Data supplied:

**********

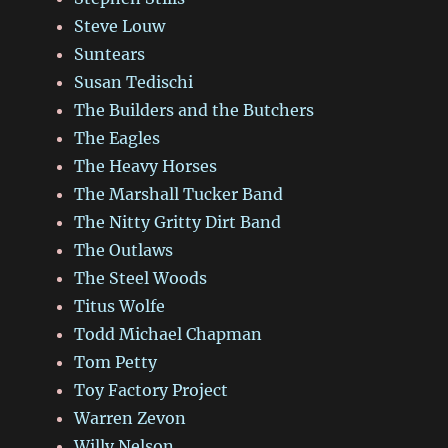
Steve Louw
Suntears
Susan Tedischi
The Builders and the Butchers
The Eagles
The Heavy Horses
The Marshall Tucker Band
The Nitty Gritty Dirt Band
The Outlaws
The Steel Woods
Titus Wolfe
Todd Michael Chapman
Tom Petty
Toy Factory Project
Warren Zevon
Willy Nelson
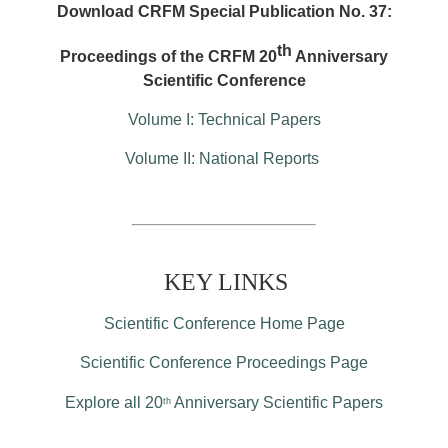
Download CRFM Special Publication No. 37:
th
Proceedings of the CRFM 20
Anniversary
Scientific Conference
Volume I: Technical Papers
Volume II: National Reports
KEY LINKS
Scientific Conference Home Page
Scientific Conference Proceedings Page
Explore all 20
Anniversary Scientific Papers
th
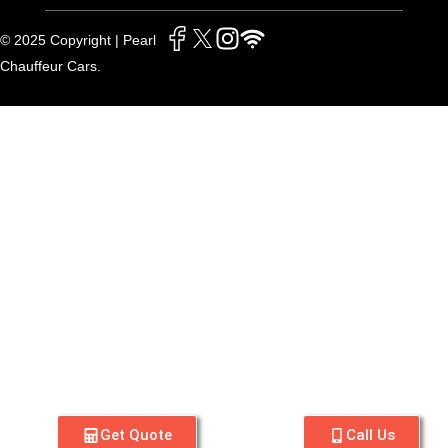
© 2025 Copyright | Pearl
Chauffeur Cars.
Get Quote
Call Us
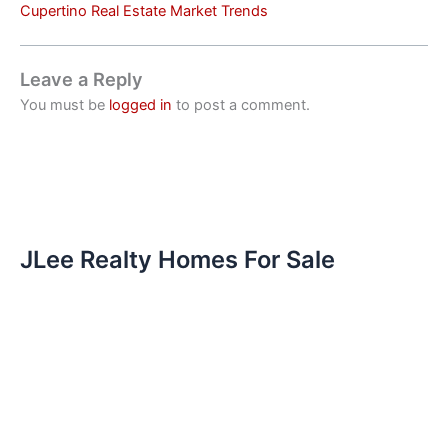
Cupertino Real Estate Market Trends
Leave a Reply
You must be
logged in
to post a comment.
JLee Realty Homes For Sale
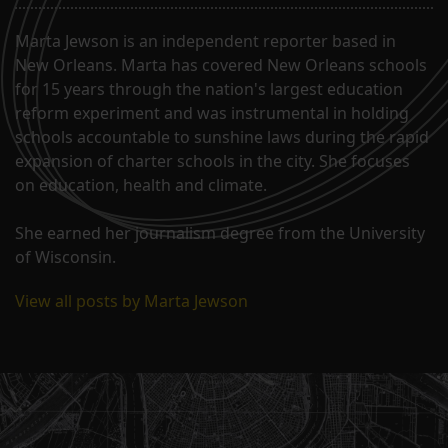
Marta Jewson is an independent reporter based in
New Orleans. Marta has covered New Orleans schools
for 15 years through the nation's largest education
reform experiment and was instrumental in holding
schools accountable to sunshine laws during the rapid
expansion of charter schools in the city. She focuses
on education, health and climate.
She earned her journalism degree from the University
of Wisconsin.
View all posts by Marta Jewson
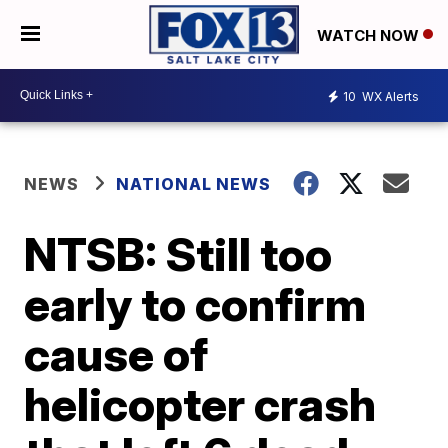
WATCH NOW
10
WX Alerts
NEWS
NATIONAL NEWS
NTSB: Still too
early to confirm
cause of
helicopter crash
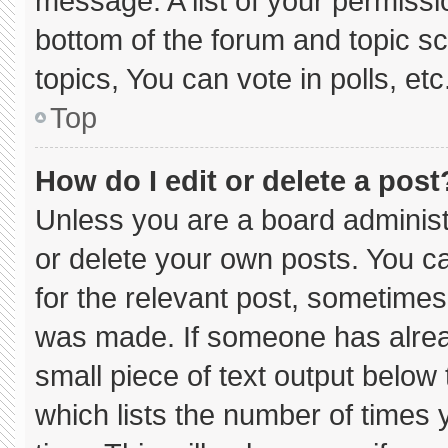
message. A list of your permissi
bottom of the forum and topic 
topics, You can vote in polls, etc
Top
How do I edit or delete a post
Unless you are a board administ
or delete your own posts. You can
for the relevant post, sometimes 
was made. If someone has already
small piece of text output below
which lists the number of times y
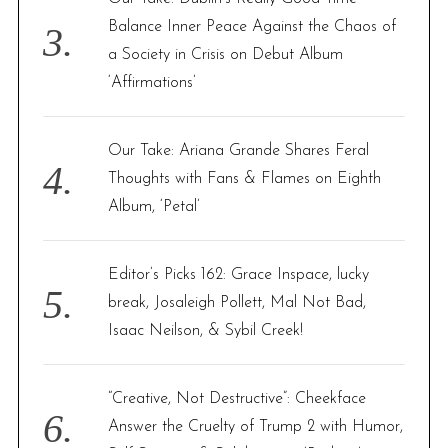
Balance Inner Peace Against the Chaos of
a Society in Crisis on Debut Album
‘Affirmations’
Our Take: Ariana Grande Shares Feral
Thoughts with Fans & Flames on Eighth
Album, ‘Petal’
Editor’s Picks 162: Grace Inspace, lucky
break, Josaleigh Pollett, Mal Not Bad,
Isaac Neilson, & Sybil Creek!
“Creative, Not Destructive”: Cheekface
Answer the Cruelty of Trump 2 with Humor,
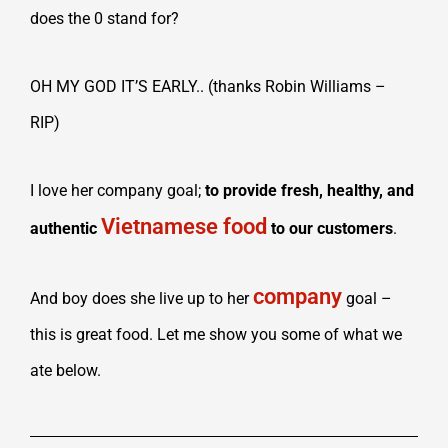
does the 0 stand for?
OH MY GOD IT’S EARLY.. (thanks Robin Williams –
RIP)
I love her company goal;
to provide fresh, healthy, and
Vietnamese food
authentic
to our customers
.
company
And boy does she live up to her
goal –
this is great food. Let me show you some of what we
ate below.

**********

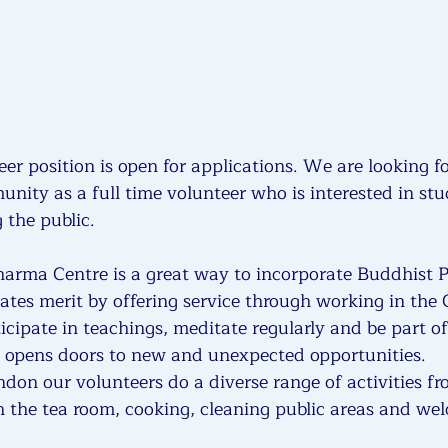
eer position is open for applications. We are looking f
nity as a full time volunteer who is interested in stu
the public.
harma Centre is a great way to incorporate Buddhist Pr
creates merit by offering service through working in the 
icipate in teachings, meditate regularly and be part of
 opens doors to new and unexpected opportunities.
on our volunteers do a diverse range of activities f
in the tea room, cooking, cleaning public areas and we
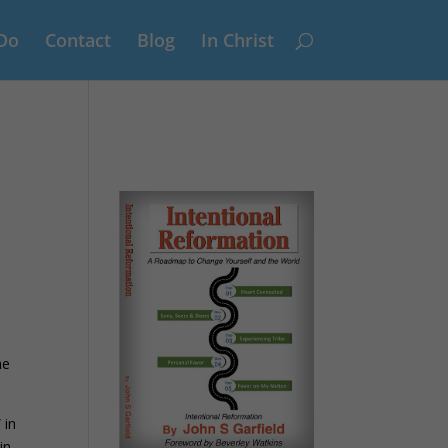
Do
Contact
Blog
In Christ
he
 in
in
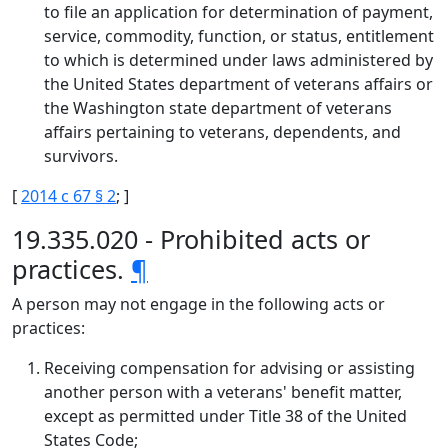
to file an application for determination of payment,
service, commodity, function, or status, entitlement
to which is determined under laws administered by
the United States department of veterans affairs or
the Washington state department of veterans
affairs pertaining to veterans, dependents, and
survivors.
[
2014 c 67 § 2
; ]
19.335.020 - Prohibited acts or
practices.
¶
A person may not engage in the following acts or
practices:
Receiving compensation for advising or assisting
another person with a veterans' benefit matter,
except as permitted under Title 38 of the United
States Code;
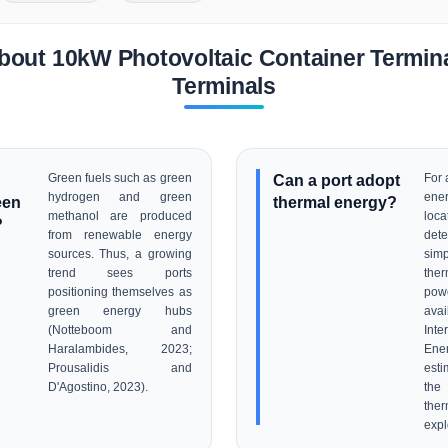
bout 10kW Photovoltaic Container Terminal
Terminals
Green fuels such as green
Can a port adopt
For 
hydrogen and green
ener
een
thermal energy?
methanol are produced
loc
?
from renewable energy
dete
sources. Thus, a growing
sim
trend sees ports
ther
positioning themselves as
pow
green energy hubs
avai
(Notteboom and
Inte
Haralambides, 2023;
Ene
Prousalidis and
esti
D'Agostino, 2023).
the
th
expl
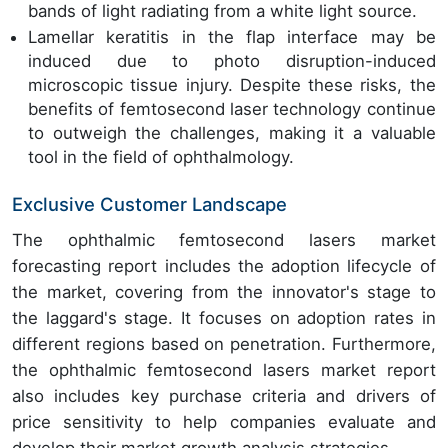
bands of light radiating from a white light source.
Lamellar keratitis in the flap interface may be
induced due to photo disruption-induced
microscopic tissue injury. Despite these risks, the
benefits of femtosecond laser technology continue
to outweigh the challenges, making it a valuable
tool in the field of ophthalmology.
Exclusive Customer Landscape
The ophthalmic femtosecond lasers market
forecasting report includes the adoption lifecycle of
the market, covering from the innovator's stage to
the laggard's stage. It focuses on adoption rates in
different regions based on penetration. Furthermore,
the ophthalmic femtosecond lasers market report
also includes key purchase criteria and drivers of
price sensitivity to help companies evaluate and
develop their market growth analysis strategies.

**********

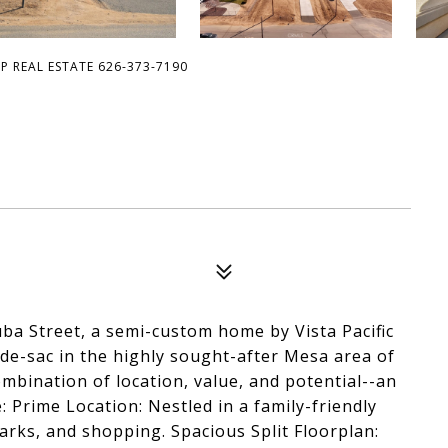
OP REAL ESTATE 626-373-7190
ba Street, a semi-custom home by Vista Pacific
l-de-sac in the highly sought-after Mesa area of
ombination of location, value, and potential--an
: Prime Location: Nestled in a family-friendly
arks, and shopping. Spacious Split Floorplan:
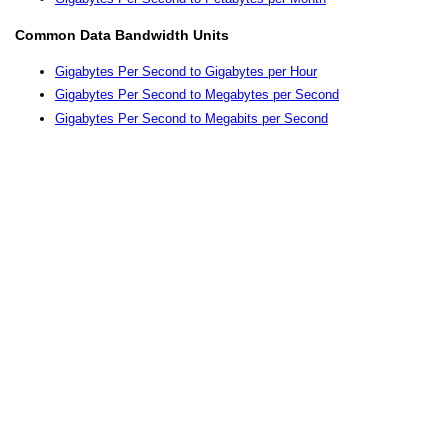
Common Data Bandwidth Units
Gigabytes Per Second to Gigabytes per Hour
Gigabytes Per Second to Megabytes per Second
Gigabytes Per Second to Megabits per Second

**********

What is being asked:
Within the records, how many lines carry the word "person"? Reply with the figure alone.

Answer for this exercise:
2